Note   Unlike template events and custom webitem events, the Respond event does not appear in the designer's Detail panel. You access it from the code window's Procedure drop-down list along with other standard events that are not exposed through an external file or from a user's action in the designer.

Events in an IIS application are fired by actions that occur in the browser. These actions might be initiated by the user selecting an element that contains a URL, or they might be caused by the browser loading a page. For example, when the browser loads a page containing an IMG tag, it fires the event corresponding to that tag when it attempts to resolve the URL for the image and display it. Alternately, a user can select an item such as a hyperlink and manually fire an event. In both cases, the event is fired because the browser accesses a URL that calls the server.

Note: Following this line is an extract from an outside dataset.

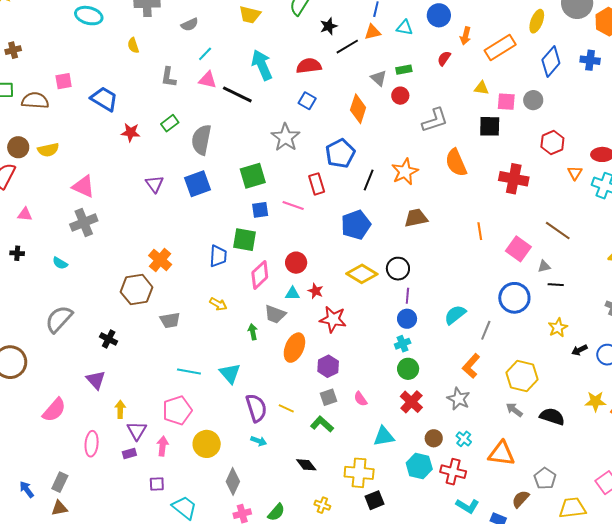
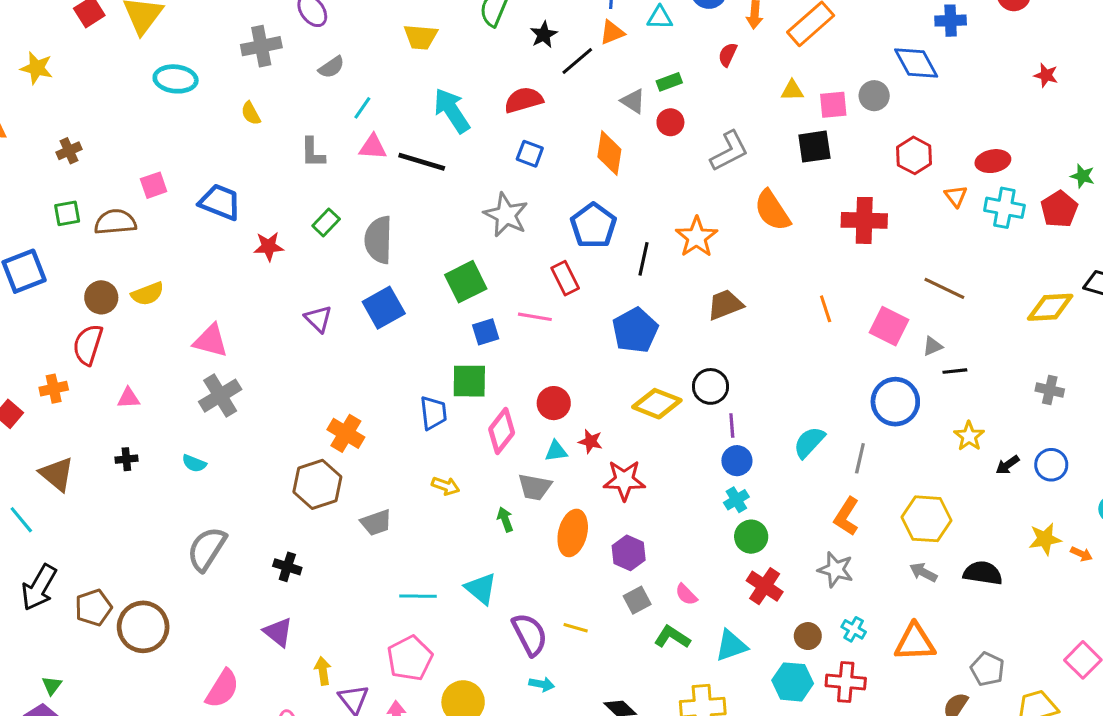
blue diamond: (551, 61) -> (916, 63), moved, turned -60
green L-shape: (322, 424) -> (672, 637), moved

For More Information   See "Transitioning Between WebItems" for more information on the NextItem property. See the "Respond Event," "ProcessTag Event," "TagPrefix Property," and "UserEvent Event" topics in the Language Reference. For information on using the ProcessTag event to process text replacements, see "Performing Text Replacements in a Webclass." For information on using the UserEvent event to process dynamically created events, see "Defining Webclass Events at Run-Time".